#### EXERCISE AIM
Below is a listing. Return the lines from the one that contains "il Prices Higher, Trump" to the one that contains "Interior Design Inspiration", both ends included, verbatim and with no pictures.
AVAILABLE RECORDS START
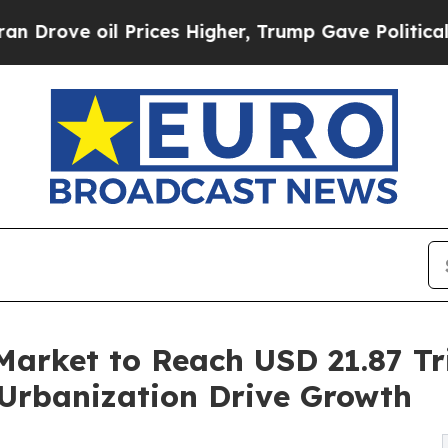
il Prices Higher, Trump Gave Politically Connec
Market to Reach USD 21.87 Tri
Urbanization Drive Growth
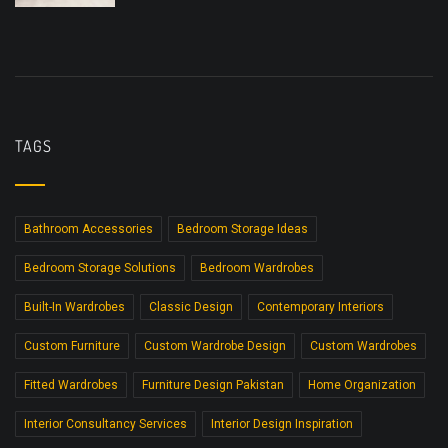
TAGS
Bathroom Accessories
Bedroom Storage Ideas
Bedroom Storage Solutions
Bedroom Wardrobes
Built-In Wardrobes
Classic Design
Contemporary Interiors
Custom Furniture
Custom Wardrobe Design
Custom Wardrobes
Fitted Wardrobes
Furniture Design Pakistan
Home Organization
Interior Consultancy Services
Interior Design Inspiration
AVAILABLE RECORDS END
AVAILABLE RECORDS START
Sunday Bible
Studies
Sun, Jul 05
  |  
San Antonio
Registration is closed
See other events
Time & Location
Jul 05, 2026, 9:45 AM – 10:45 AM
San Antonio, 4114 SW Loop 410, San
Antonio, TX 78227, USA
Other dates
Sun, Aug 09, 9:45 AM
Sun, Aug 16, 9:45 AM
AVAILABLE RECORDS END
AVAILABLE RECORDS START
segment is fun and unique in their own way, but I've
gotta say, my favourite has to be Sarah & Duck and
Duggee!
AVAILABLE RECORDS END
#### SOLUTION TO THE PROBLEM
il Prices Higher, Trump Gave Politically Connec
Market to Reach USD 21.87 Tri
Urbanization Drive Growth
TAGS
Bathroom Accessories
Bedroom Storage Ideas
Bedroom Storage Solutions
Bedroom Wardrobes
Built-In Wardrobes
Classic Design
Contemporary Interiors
Custom Furniture
Custom Wardrobe Design
Custom Wardrobes
Fitted Wardrobes
Furniture Design Pakistan
Home Organization
Interior Consultancy Services
Interior Design Inspiration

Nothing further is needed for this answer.